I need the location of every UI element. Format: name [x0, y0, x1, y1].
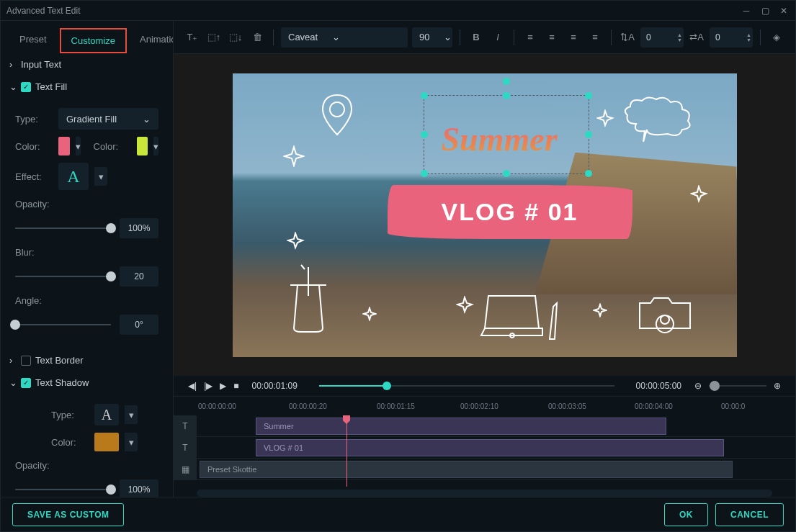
save-as-custom-button[interactable]: SAVE AS CUSTOM	[12, 503, 124, 526]
blur-label: Blur:	[15, 247, 158, 258]
bold-icon[interactable]: B	[468, 29, 485, 46]
section-input-text[interactable]: › Input Text	[1, 53, 173, 76]
timeline-scrollbar[interactable]	[197, 490, 772, 497]
track-1: T Summer	[174, 415, 795, 437]
text-fill-label: Text Fill	[35, 81, 67, 92]
cancel-button[interactable]: CANCEL	[715, 503, 784, 526]
chevron-right-icon: ›	[9, 355, 17, 366]
italic-icon[interactable]: I	[489, 29, 506, 46]
align-justify-icon[interactable]: ≡	[586, 29, 604, 46]
minimize-icon[interactable]: ─	[741, 5, 752, 17]
timeline-ruler[interactable]: 00:00:00:00 00:00:00:20 00:00:01:15 00:0…	[174, 397, 795, 415]
color2-swatch[interactable]	[137, 137, 148, 155]
footer: SAVE AS CUSTOM OK CANCEL	[1, 497, 795, 531]
next-frame-icon[interactable]: |▶	[204, 381, 213, 391]
titlebar: Advanced Text Edit ─ ▢ ✕	[1, 1, 795, 21]
blur-value[interactable]: 20	[120, 266, 158, 287]
tab-customize[interactable]: Customize	[60, 28, 127, 53]
track-text-icon[interactable]: T	[174, 437, 197, 458]
text-fill-checkbox[interactable]: ✓	[21, 82, 31, 92]
send-back-icon[interactable]: ⬚↓	[227, 29, 244, 46]
delete-icon[interactable]: 🗑	[249, 29, 266, 46]
effect-dropdown[interactable]: ▾	[94, 167, 107, 186]
text-border-checkbox[interactable]	[21, 356, 31, 366]
window-title: Advanced Text Edit	[6, 6, 741, 16]
fill-type-select[interactable]: Gradient Fill ⌄	[58, 108, 158, 130]
prev-frame-icon[interactable]: ◀|	[188, 381, 197, 391]
shadow-type-dropdown[interactable]: ▾	[125, 405, 138, 424]
text-shadow-checkbox[interactable]: ✓	[21, 378, 31, 388]
tab-animation[interactable]: Animation	[130, 28, 174, 53]
chevron-down-icon: ⌄	[9, 81, 17, 92]
align-center-icon[interactable]: ≡	[543, 29, 560, 46]
diamond-icon[interactable]: ◈	[768, 29, 785, 46]
color2-label: Color:	[94, 141, 130, 152]
char-spacing-input[interactable]: 0▲▼	[710, 27, 753, 48]
toolbar: T₊ ⬚↑ ⬚↓ 🗑 Caveat⌄ 90⌄ B I ≡ ≡ ≡ ≡	[174, 21, 795, 54]
text-border-label: Text Border	[35, 355, 83, 366]
shadow-type-label: Type:	[51, 410, 87, 420]
track-text-icon[interactable]: T	[174, 415, 197, 436]
angle-label: Angle:	[15, 295, 158, 306]
playhead[interactable]	[346, 415, 347, 487]
opacity-value[interactable]: 100%	[120, 218, 158, 238]
bring-front-icon[interactable]: ⬚↑	[205, 29, 223, 46]
align-right-icon[interactable]: ≡	[565, 29, 582, 46]
shadow-color-dropdown[interactable]: ▾	[125, 433, 138, 451]
shadow-opacity-slider[interactable]	[15, 489, 111, 490]
color1-dropdown[interactable]: ▾	[76, 137, 81, 155]
preview-title-text[interactable]: Summer	[442, 120, 558, 158]
maximize-icon[interactable]: ▢	[759, 5, 771, 17]
line-height-icon[interactable]: ⇅A	[619, 29, 636, 46]
chevron-down-icon: ⌄	[444, 32, 452, 42]
stop-icon[interactable]: ■	[233, 381, 238, 391]
effect-label: Effect:	[15, 171, 51, 182]
zoom-in-icon[interactable]: ⊕	[774, 381, 781, 391]
transport-bar: ◀| |▶ ▶ ■ 00:00:01:09 00:00:05:00 ⊖ ⊕	[174, 376, 795, 396]
shadow-opacity-value[interactable]: 100%	[120, 479, 158, 497]
type-label: Type:	[15, 114, 51, 125]
sidebar: Preset Customize Animation › Input Text …	[1, 21, 174, 497]
chevron-down-icon: ⌄	[9, 377, 17, 388]
shadow-color-swatch[interactable]	[94, 433, 119, 451]
add-text-icon[interactable]: T₊	[184, 29, 201, 46]
close-icon[interactable]: ✕	[778, 5, 790, 17]
align-left-icon[interactable]: ≡	[522, 29, 539, 46]
opacity-label: Opacity:	[15, 199, 158, 209]
section-text-fill[interactable]: ⌄ ✓ Text Fill	[1, 76, 173, 98]
color1-label: Color:	[15, 141, 51, 152]
play-icon[interactable]: ▶	[220, 381, 226, 391]
ok-button[interactable]: OK	[664, 503, 708, 526]
timeline: 00:00:00:00 00:00:00:20 00:00:01:15 00:0…	[174, 396, 795, 497]
blur-slider[interactable]	[15, 276, 111, 277]
preview-subtitle-bg[interactable]: VLOG # 01	[388, 185, 632, 239]
font-size-select[interactable]: 90⌄	[412, 27, 452, 48]
char-spacing-icon[interactable]: ⇄A	[688, 29, 705, 46]
clip-vlog[interactable]: VLOG # 01	[256, 439, 724, 456]
transport-slider[interactable]	[319, 385, 614, 387]
color2-dropdown[interactable]: ▾	[153, 137, 158, 155]
angle-slider[interactable]	[15, 324, 111, 325]
track-2: T VLOG # 01	[174, 437, 795, 459]
text-shadow-label: Text Shadow	[35, 377, 89, 388]
opacity-slider[interactable]	[15, 227, 111, 229]
track-3: ▦ Preset Skottie	[174, 459, 795, 480]
section-text-border[interactable]: › Text Border	[1, 349, 173, 371]
line-height-input[interactable]: 0▲▼	[640, 27, 684, 48]
clip-summer[interactable]: Summer	[256, 418, 666, 435]
section-text-shadow[interactable]: ⌄ ✓ Text Shadow	[1, 371, 173, 394]
clip-preset[interactable]: Preset Skottie	[200, 461, 733, 478]
tab-preset[interactable]: Preset	[9, 28, 57, 53]
shadow-type-preview[interactable]: A	[94, 404, 119, 425]
effect-preview[interactable]: A	[58, 163, 89, 190]
zoom-out-icon[interactable]: ⊖	[694, 381, 702, 391]
preview-subtitle-text: VLOG # 01	[442, 198, 578, 226]
input-text-label: Input Text	[21, 59, 61, 70]
color1-swatch[interactable]	[58, 137, 70, 155]
font-select[interactable]: Caveat⌄	[281, 27, 408, 48]
shadow-opacity-label: Opacity:	[15, 460, 158, 471]
duration-time: 00:00:05:00	[636, 381, 681, 391]
track-preset-icon[interactable]: ▦	[174, 459, 197, 479]
canvas[interactable]: Summer VLOG # 01	[233, 73, 737, 357]
angle-value[interactable]: 0°	[120, 315, 158, 335]
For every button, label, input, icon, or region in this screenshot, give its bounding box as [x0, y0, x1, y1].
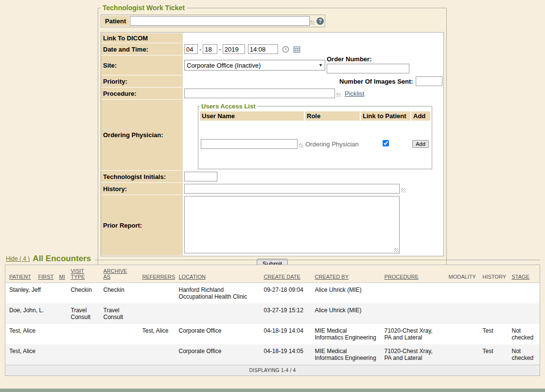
- order-number-input[interactable]: [327, 64, 409, 73]
- encounter-row[interactable]: Doe, John, L. Travel Consult Travel Cons…: [5, 303, 540, 324]
- encounter-row[interactable]: Test, Alice Test, Alice Corporate Office…: [5, 324, 540, 344]
- order-number-label: Order Number:: [327, 55, 409, 63]
- cell-archive-as: Travel Consult: [100, 303, 139, 324]
- date-month-input[interactable]: [184, 44, 198, 54]
- cell-create-date: 04-18-19 14:04: [260, 324, 311, 344]
- site-select[interactable]: Corporate Office (Inactive) ▼: [184, 60, 325, 71]
- picklist-link[interactable]: Picklist: [345, 90, 364, 97]
- role-value: Ordering Physician: [304, 121, 360, 167]
- encounters-header-row: PATIENT FIRST MI VISIT TYPE ARCHIVE AS R…: [5, 265, 540, 283]
- help-icon[interactable]: ?: [316, 18, 324, 25]
- date-time-group: - -: [184, 44, 442, 54]
- resize-grip[interactable]: [299, 143, 303, 148]
- patient-input[interactable]: [130, 16, 310, 26]
- bottom-bar: [0, 389, 545, 392]
- column-header-patient[interactable]: PATIENT: [9, 274, 31, 280]
- cell-create-date: 09-27-18 09:04: [260, 283, 311, 304]
- cell-stage: Not checked: [508, 344, 540, 365]
- column-header-create-date[interactable]: CREATE DATE: [264, 274, 300, 280]
- cell-patient-name: Stanley, Jeff: [5, 283, 67, 304]
- cell-procedure: 71020-Chest Xray, PA and Lateral: [381, 324, 445, 344]
- column-header-referrers[interactable]: REFERRERS: [142, 274, 176, 280]
- encounter-row[interactable]: Stanley, Jeff Checkin Checkin Hanford Ri…: [5, 283, 540, 304]
- images-sent-group: Number Of Images Sent:: [339, 76, 442, 86]
- cell-history: [479, 303, 508, 324]
- users-access-table: User Name Role Link to Patient Add: [200, 111, 430, 167]
- clock-icon[interactable]: [282, 46, 289, 53]
- cell-location: [175, 303, 260, 324]
- history-input[interactable]: [184, 184, 400, 194]
- cell-create-date: 03-27-19 15:12: [260, 303, 311, 324]
- order-number-group: Order Number:: [327, 55, 409, 73]
- resize-grip[interactable]: [401, 188, 405, 193]
- cell-created-by: Alice Uhrick (MIE): [311, 303, 381, 324]
- resize-grip[interactable]: [336, 93, 341, 97]
- column-header-stage[interactable]: STAGE: [512, 274, 529, 280]
- cell-location: Hanford Richland Occupational Health Cli…: [175, 283, 260, 304]
- cell-referrers: [139, 283, 175, 304]
- cell-visit-type: Checkin: [67, 283, 100, 304]
- link-to-dicom-value: [183, 33, 443, 43]
- all-encounters-title: All Encounters: [33, 254, 91, 264]
- column-header-procedure[interactable]: PROCEDURE: [385, 274, 419, 280]
- ordering-physician-label: Ordering Physician:: [101, 100, 183, 170]
- prior-report-textarea[interactable]: [184, 196, 400, 253]
- cell-archive-as: Checkin: [100, 283, 139, 304]
- site-select-value: Corporate Office (Inactive): [187, 62, 261, 69]
- calendar-icon[interactable]: [293, 46, 300, 53]
- cell-archive-as: [100, 344, 139, 365]
- images-sent-input[interactable]: [416, 76, 442, 86]
- encounters-header-bar: Hide ( 4 ) All Encounters: [5, 254, 540, 264]
- patient-field-group: Patient ?: [101, 15, 325, 27]
- add-user-button[interactable]: Add: [412, 140, 429, 148]
- date-year-input[interactable]: [223, 44, 245, 54]
- cell-patient-name: Doe, John, L.: [5, 303, 67, 324]
- users-access-list: Users Access List User Name Role Link to…: [198, 103, 432, 169]
- column-header-location[interactable]: LOCATION: [179, 274, 206, 280]
- cell-history: Test: [479, 344, 508, 365]
- cell-history: Test: [479, 324, 508, 344]
- column-header-mi[interactable]: MI: [59, 274, 65, 280]
- prior-report-label: Prior Report:: [101, 195, 183, 255]
- procedure-input[interactable]: [184, 89, 335, 98]
- procedure-group: Picklist: [184, 89, 442, 98]
- cell-procedure: [381, 283, 445, 304]
- column-header-created-by[interactable]: CREATED BY: [315, 274, 349, 280]
- link-to-patient-checkbox[interactable]: [383, 140, 389, 146]
- site-label: Site:: [101, 55, 183, 75]
- cell-created-by: MIE Medical Informatics Engineering: [311, 344, 381, 365]
- history-label: History:: [101, 183, 183, 195]
- cell-modality: [445, 344, 479, 365]
- date-day-input[interactable]: [203, 44, 217, 54]
- time-input[interactable]: [248, 44, 278, 54]
- user-name-input[interactable]: [201, 139, 298, 149]
- technologist-work-ticket-form: Technologist Work Ticket Patient ? Link …: [98, 4, 447, 273]
- encounters-table: PATIENT FIRST MI VISIT TYPE ARCHIVE AS R…: [5, 265, 540, 376]
- resize-grip[interactable]: [394, 248, 399, 252]
- date-time-label: Date and Time:: [101, 43, 183, 55]
- user-access-row: Ordering Physician Add: [200, 121, 430, 167]
- hide-encounters-link[interactable]: Hide ( 4 ): [6, 255, 30, 262]
- cell-referrers: [139, 303, 175, 324]
- column-header-user-name: User Name: [200, 111, 304, 121]
- cell-stage: Not checked: [508, 324, 540, 344]
- column-header-modality: MODALITY: [449, 274, 476, 280]
- cell-patient-name: Test, Alice: [5, 324, 67, 344]
- cell-modality: [445, 324, 479, 344]
- column-header-first[interactable]: FIRST: [38, 274, 54, 280]
- encounter-row[interactable]: Test, Alice Corporate Office 04-18-19 14…: [5, 344, 540, 365]
- images-sent-label: Number Of Images Sent:: [339, 78, 413, 85]
- cell-stage: [508, 283, 540, 304]
- cell-created-by: MIE Medical Informatics Engineering: [311, 324, 381, 344]
- all-encounters-section: Hide ( 4 ) All Encounters PATIENT FIRST …: [5, 254, 540, 376]
- column-header-archive-as[interactable]: ARCHIVE AS: [104, 268, 132, 280]
- cell-procedure: [381, 303, 445, 324]
- technologist-initials-input[interactable]: [184, 172, 217, 181]
- work-ticket-fields: Link To DICOM Date and Time: - -: [101, 32, 444, 256]
- resize-grip[interactable]: [310, 20, 315, 25]
- column-header-visit-type[interactable]: VISIT TYPE: [71, 268, 85, 280]
- cell-modality: [445, 303, 479, 324]
- cell-patient-name: Test, Alice: [5, 344, 67, 365]
- cell-history: [479, 283, 508, 304]
- link-to-dicom-label: Link To DICOM: [101, 33, 183, 43]
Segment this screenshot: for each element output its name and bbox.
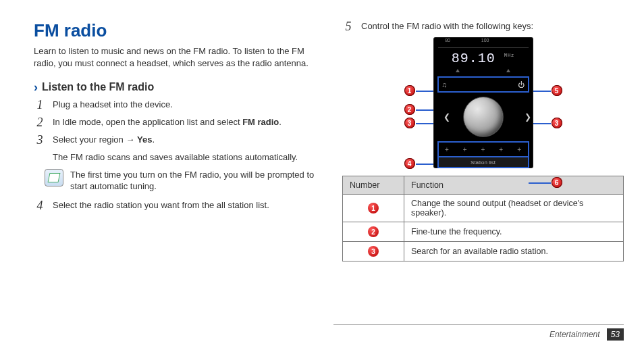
::::::::::
== WORK ORDER ==
Copy each line of the material where "Advanced" is found.

== RESPONSE BOX ==
titlebar: Advanced Text Edit ─ ▢ ✕	[1, 1, 795, 21]
window-title: Advanced Text Edit	[6, 6, 741, 16]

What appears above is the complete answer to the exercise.